BDA3 Chapter 5 Exercise 15
Here’s my solution to exercise 15, chapter 5, of Gelman’s Bayesian Data Analysis (BDA), 3rd edition. There are solutions to some of the exercises on the book’s webpage.
The data provided are in an awkward format. I’ve downloaded it with minor modifications to make it easier to parse.
df <- read_delim(
'data/chapter_05_exercise_15_table_5.4.txt',
delim=' ',
skip=4,
trim_ws=TRUE
) %>%
transmute(
study,
y = log(treated.deaths / (treated.total - treated.deaths)) - log(control.deaths / (control.total - control.deaths)),
sigma2 = (1 / treated.deaths) + (1 / (treated.total - treated.deaths)) + (1 / control.deaths) + (1 / (control.total - control.deaths)),
sigma = sqrt(sigma2),
n = treated.total + control.total
) %>%
select(-sigma2)
study | y | sigma | n |
---|---|---|---|
1 | 0.0281709 | 0.8503034 | 77 |
2 | -0.7410032 | 0.4831516 | 230 |
3 | -0.5406212 | 0.5645611 | 162 |
4 | -0.2461281 | 0.1381833 | 3053 |
5 | 0.0694534 | 0.2806564 | 720 |
6 | -0.5841569 | 0.6757127 | 111 |
7 | -0.5123855 | 0.1386878 | 1884 |
8 | -0.0786233 | 0.2039910 | 1103 |
9 | -0.4241734 | 0.2739730 | 560 |
10 | -0.3348234 | 0.1170683 | 3837 |
11 | -0.2133975 | 0.1948720 | 1456 |
12 | -0.0389084 | 0.2294606 | 529 |
13 | -0.5932537 | 0.4251674 | 584 |
14 | 0.2815459 | 0.2054455 | 1741 |
15 | -0.3213336 | 0.2977091 | 301 |
16 | -0.1353479 | 0.2609219 | 420 |
17 | 0.1406065 | 0.3641742 | 373 |
18 | 0.3220497 | 0.5526449 | 305 |
19 | 0.4443805 | 0.7166491 | 308 |
20 | -0.2175097 | 0.2598417 | 427 |
21 | -0.5910760 | 0.2572069 | 755 |
22 | -0.6080991 | 0.2723787 | 1354 |
We’ll use the model described in the book. Note that by not explicitly giving a prior for \(\mu\) or \(\tau\), stan gives them a uniform prior.
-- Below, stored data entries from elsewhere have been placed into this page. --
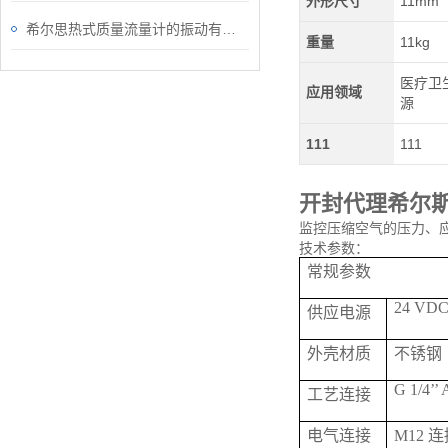
外形尺寸
11mm
希尔思热式质量流量计的振动有它固有的频率
重量
11kg
医疗卫生
应用领域
源
111
111
开封代理希尔
监控压缩空气的压力、应
技术参数：
常规参数
24 VDC 
供应电源
外壳材质
不锈钢
G 1/4’’ 
工艺连接
电气连接
M12 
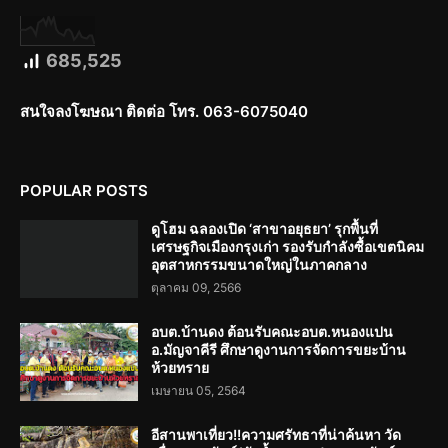
685,525
สนใจลงโฆษณา ติดต่อ โทร. 063-6075040
POPULAR POSTS
ดูโฮม ฉลองเปิด ‘สาขาอยุธยา’ รุกพื้นที่
เศรษฐกิจเมืองกรุงเก่า รองรับกำลังซื้อเขตนิคม
อุตสาหกรรมขนาดใหญ่ในภาคกลาง
ตุลาคม 09, 2566
อบต.บ้านดง ต้อนรับคณะอบต.หนองแปน
อ.มัญจาคีรี ศึกษาดูงานการจัดการขยะบ้าน
ห้วยทราย
เมษายน 05, 2564
อีสานพาเที่ยว!!ความศรัทธาที่น่าค้นหา วัด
model <- rstan::stan_model('src/ex_05_15.stan')
S4 class stanmodel 'ex_05_15' coded as follows:
data {
int<lower = 1> n;
int<lower = 1> study[n];
vector[n] y;
vector<lower = 0>[n] sigma;
}
parameters {
real mu;
real<lower = 0> tau;
vector[n] theta;
}
model {
theta ~ normal(mu, tau);
y ~ normal(theta, sigma);
}
Let’s fit the model.
set.seed(57197)
fit <- model %>%
sampling(
data = tidybayes::compose_data(df),
warmup = 1000,
iter = 5000
)
We’ll draw the posterior population parameters separately from the study parameters purely for convenience.
pop_params <- fit %>%
tidybayes::spread_draws(mu, tau)
draws <- fit %>%
tidybayes::spread_draws(mu, tau, theta[study])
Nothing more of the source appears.